What to produce
Report each line from the entries in which "pour" can be found.

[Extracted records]
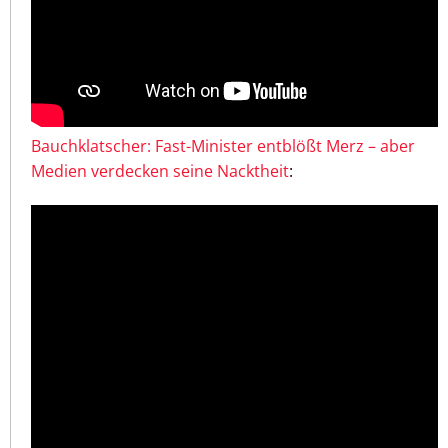
Bauchklatscher: Fast-Minister entblößt Merz – aber
Medien verdecken seine Nacktheit
:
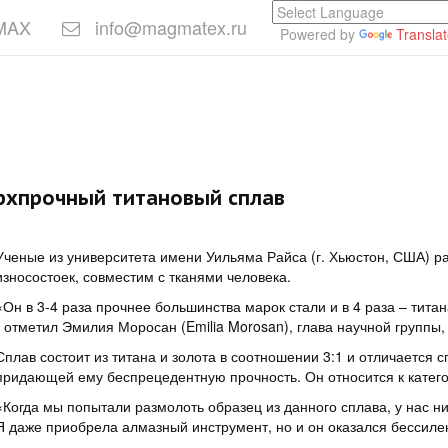
 MAX
info@magmatex.ru
Powered by
Transla
ерхпрочный титановый сплав
Ученые из университета имени Уильяма Райса (г. Хьюстон, США) ра
износостоек, совместим с тканями человека.
«Он в 3-4 раза прочнее большинства марок стали и в 4 раза – тита
- отметил Эмилия Моросан (Emilia Morosan), глава научной группы
Сплав состоит из титана и золота в соотношении 3:1 и отличается
придающей ему беспрецедентную прочность. Он относится к катего
«Когда мы попытали размолоть образец из данного сплава, у нас ни
Я даже приобрела алмазный инструмент, но и он оказался бессиле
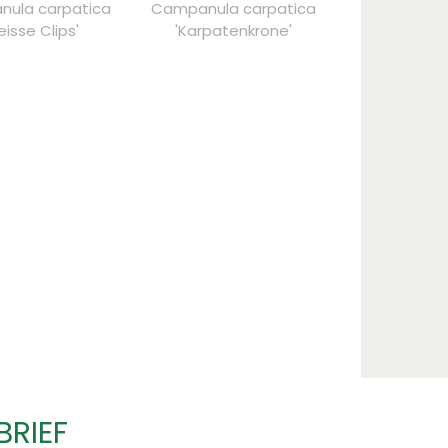
ula carpatica
Campanula carpatica
isse Clips'
'Karpatenkrone'
BRIEF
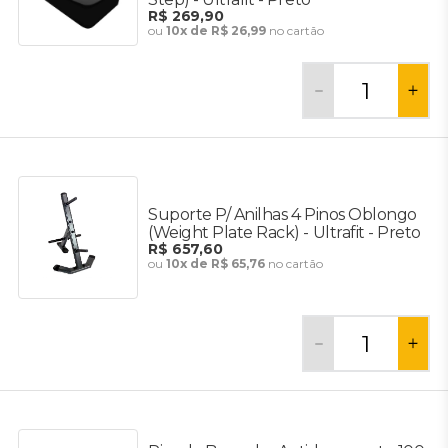
R$ 269,90
ou
10x de R$ 26,99
no cartão
Suporte P/ Anilhas 4 Pinos Oblongo
(Weight Plate Rack) - Ultrafit - Preto
R$ 657,60
ou
10x de R$ 65,76
no cartão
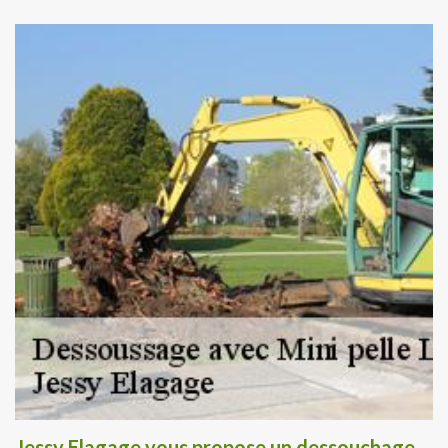
Jessy Elagage vous propose un dessouchage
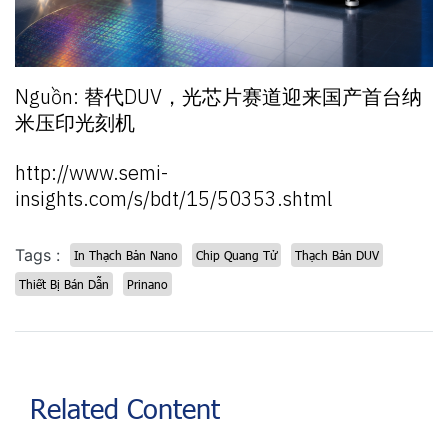
Nguồn: 替代DUV，光芯片赛道迎来国产首台纳
米压印光刻机
http://www.semi-
insights.com/s/bdt/15/50353.shtml
Tags :
In Thạch Bản Nano
Chip Quang Tử
Thạch Bản DUV
Thiết Bị Bán Dẫn
Prinano
Related Content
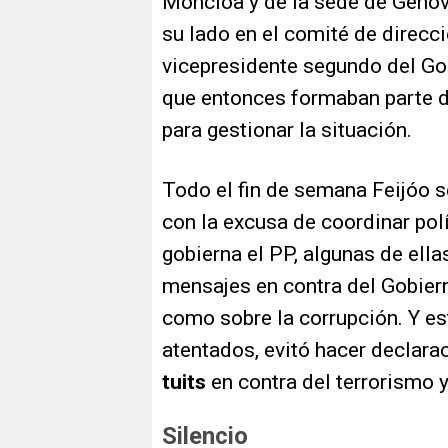
Moncloa y de la sede de Génov
su lado en el comité de direcc
vicepresidente segundo del Gob
que entonces formaban parte d
para gestionar la situación.
Todo el fin de semana Feijóo 
con la excusa de coordinar pol
gobierna el PP, algunas de ella
mensajes en contra del Gobiern
como sobre la corrupción. Y est
atentados, evitó hacer declara
tuits
en contra del terrorismo y
Silencio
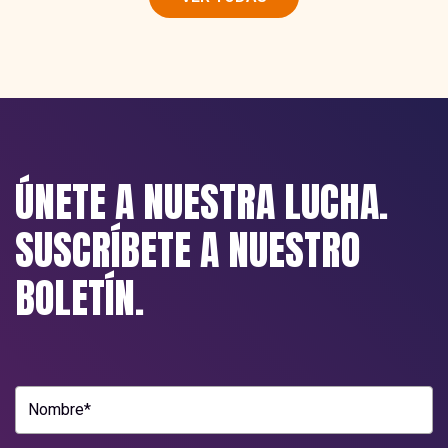
ÚNETE A NUESTRA LUCHA.
SUSCRÍBETE A NUESTRO
BOLETÍN.
Nombre*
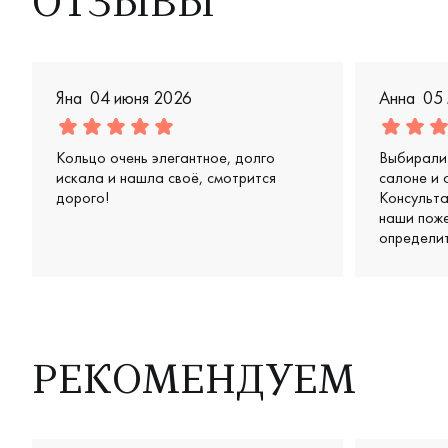
ОТЗЫВЫ
Яна
04 июня 2026
Анна
05
Кольцо очень элегантное, долго
Выбирали 
искала и нашла своё, смотрится
салоне и 
дорого!
Консульт
наши поже
определит
предложил
вариантов
получилис
аккуратны
дорого. О
терпение
РЕКОМЕНДУЕМ
— чувство
действите
довольны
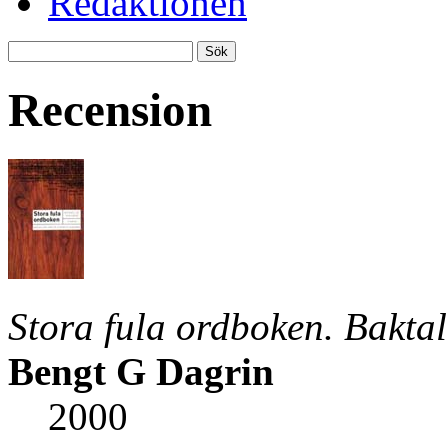
Redaktionen
Recension
Stora fula ordboken. Bakta
Bengt G Dagrin
2000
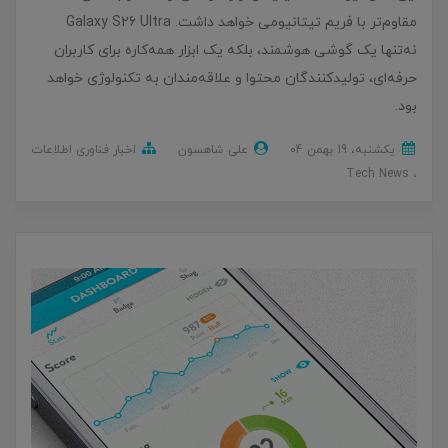
مقاوم‌تر با فریم تیتانیومی خواهد داشت. Galaxy S26 Ultra
نه‌تنها یک گوشی هوشمند، بلکه یک ابزار همه‌کاره برای کاربران
حرفه‌ای، تولیدکنندگان محتوا و علاقه‌مندان به تکنولوژی خواهد
بود.
یکشنبه، 19 بهمن 04
علی شاهسون
اخبار فناوری اطلاعات
Tech News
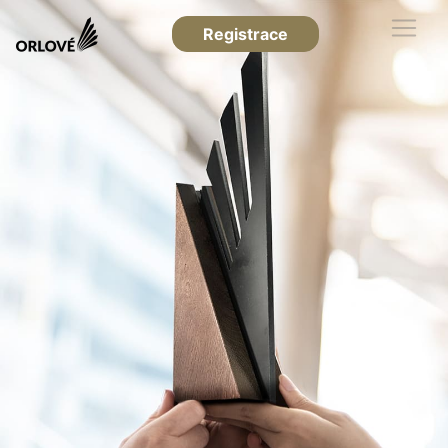
Registrace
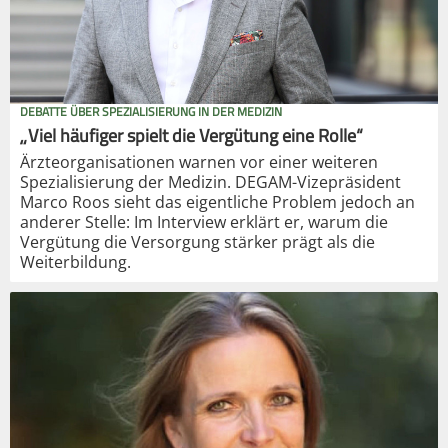
DEBATTE ÜBER SPEZIALISIERUNG IN DER MEDIZIN
„Viel häufiger spielt die Vergütung eine Rolle“
Ärzteorganisationen warnen vor einer weiteren
Spezialisierung der Medizin. DEGAM-Vizepräsident
Marco Roos sieht das eigentliche Problem jedoch an
anderer Stelle: Im Interview erklärt er, warum die
Vergütung die Versorgung stärker prägt als die
Weiterbildung.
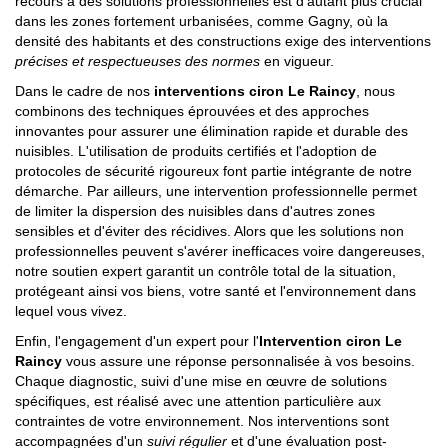
recours à des solutions professionnelles est d'autant plus crucial
dans les zones fortement urbanisées, comme Gagny, où la
densité des habitants et des constructions exige des interventions
précises et respectueuses des normes
en vigueur.
Dans le cadre de nos
interventions ciron Le Raincy
, nous
combinons des techniques éprouvées et des approches
innovantes pour assurer une élimination rapide et durable des
nuisibles. L'utilisation de produits certifiés et l'adoption de
protocoles de sécurité rigoureux font partie intégrante de notre
démarche. Par ailleurs, une intervention professionnelle permet
de limiter la dispersion des nuisibles dans d'autres zones
sensibles et d'éviter des récidives. Alors que les solutions non
professionnelles peuvent s'avérer inefficaces voire dangereuses,
notre soutien expert garantit un contrôle total de la situation,
protégeant ainsi vos biens, votre santé et l'environnement dans
lequel vous vivez.
Enfin, l'engagement d'un expert pour l'
Intervention ciron Le
Raincy
vous assure une réponse personnalisée à vos besoins.
Chaque diagnostic, suivi d'une mise en œuvre de solutions
spécifiques, est réalisé avec une attention particulière aux
contraintes de votre environnement. Nos interventions sont
accompagnées d'un
suivi régulier
et d'une évaluation post-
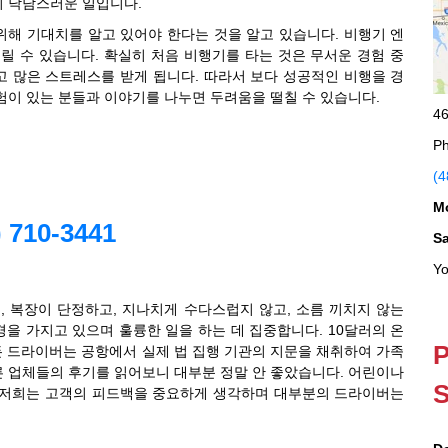
히 낙담스러운 일입니다.
해 기대치를 알고 있어야 한다는 것을 알고 있습니다. 비행기 엔
릴 수 있습니다. 확실히 처음 비행기를 타는 것은 무서운 경험 중
고 많은 스트레스를 받게 됩니다. 따라서 보다 성공적인 비행을 경
험이 있는 분들과 이야기를 나누면 두려움을 떨칠 수 있습니다.
46
Ph
(4
M
710-3441
S
Yo
, 복장이 단정하고, 지나치게 수다스럽지 않고, 소름 끼치지 않는
을 가지고 있으며 훌륭한 일을 하는 데 집중합니다. 10달러의 온
P
모든 드라이버는 공항에서 실제 법 집행 기관의 지문을 채취하여 가족
른 업체들의 후기를 읽어보니 대부분 정말 안 좋았습니다. 어린이나
S
 저희는 고객의 피드백을 중요하게 생각하며 대부분의 드라이버는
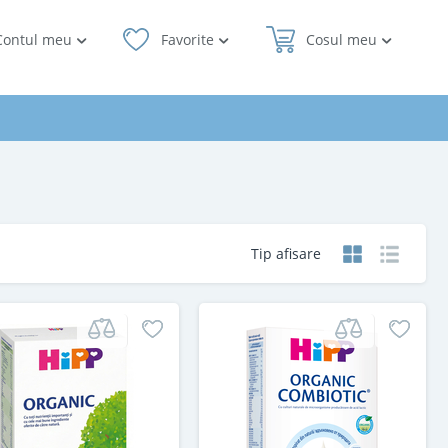
Contul meu
Favorite
Cosul meu
Tip afisare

Result of the exercise
innovantes pour assurer une élimination rapide et durable des
Enfin, l'engagement d'un expert pour l'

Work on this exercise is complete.